Парни подошли к старой полугнилой телеге и обступили ее. Долговязый Тихон забрался наверх и улегся на бок.

– Девчоночки милые, на кого гадаете? Кого суженым выбираете?

– Ну уж не тебя точно! – Фёкла кокетливо поправила косу.

– А чего не меня? Я жених на выданье! Красив, умён и храбр, – нахваливал себя Тихон.

– И гол как сокол! – захихикали девчонки.

– Ну, а кто ж нынче не гол, – парировал Севка.

– Это точно! – поддакнул Гришка, опираясь локтем на телегу.

– Эй, девчоночки, а по именам гадаете нынче? – Тихон с интересом поглядел на них сверху. – Али боитесь?

– Чего бояться! Я вот ничего не боюсь, – не упустила случая покрасоваться Фёкла. Алёнка злобно цокнула языком.

– А ну, тогда давайте! А мы посмотрим, запомним, учтём, так сказать, – поддразнивал их долговязый парень.

– Э, нечестно будет! – возмутился Федька. – Тогда я в накладе!

– Зато мы нет! – Севка со смехом кинул в него ромашкой. Цветок не долетел, упал на полпути, чем насмешил других ребят.

Девчонки не ответили. Никому особо не хотелось прибегать к старому давнему обычаю гадания по имени. Особенно при таких-то свидетелях.

– Так уже не гадають, – тихо отозвалась Дарья.

– А вы возьмите да погадайте! Али трусите?
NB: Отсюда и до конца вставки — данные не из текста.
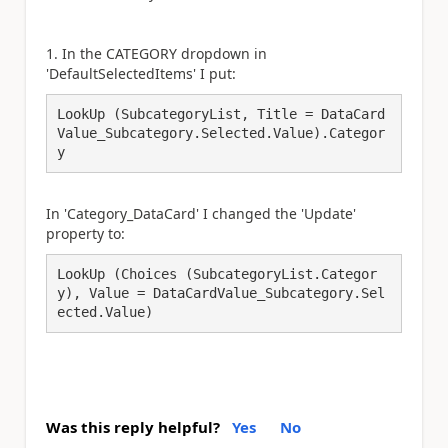
1. In the CATEGORY dropdown in
'DefaultSelectedItems' I put:
LookUp (SubcategoryList, Title = DataCard
Value_Subcategory.Selected.Value).Categor
y 
In 'Category_DataCard' I changed the 'Update'
property to:
LookUp (Choices (SubcategoryList.Categor
y), Value = DataCardValue_Subcategory.Sel
ected.Value)
Was this reply helpful?
Yes
No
– Ничего не трусим! Я вот смелая девушка, я за своим суженым и в огонь, и в воду, – Фёкла выступила вперёд. – Я буду гадать!

Алёна прыснула. Фёкла бросила на неё злобный взгляд, но к парням повернулась с улыбкой:

– Я пойду первая!

– Эгей, погоди-ка! – Тихон спрыгнул с телеги, на ходу развязывая кушак. – На, глаза повяжи, так будет честно!

– Это точно! – опять поддакнул Гришка.

– Можно подумать, я буду подглядывать! – важно заявила Фёкла, но кушак взяла. – Судьба сама всё решит.

Тут Алёнка снова закатила глаза. Матрёна ласково одернула её за рукав. Мол, ладно, будет тебе.

А Фёкла уже завязала Тишкин пояс на глазах, сделала несколько шагов вперёд, покружилась вокруг себя и остановилась. Все замерли и внимательно следили за ней. Она медленно встала на колени, держа руки перед собой. Потом плавно опустила правую, нащупала цветок и сорвала его.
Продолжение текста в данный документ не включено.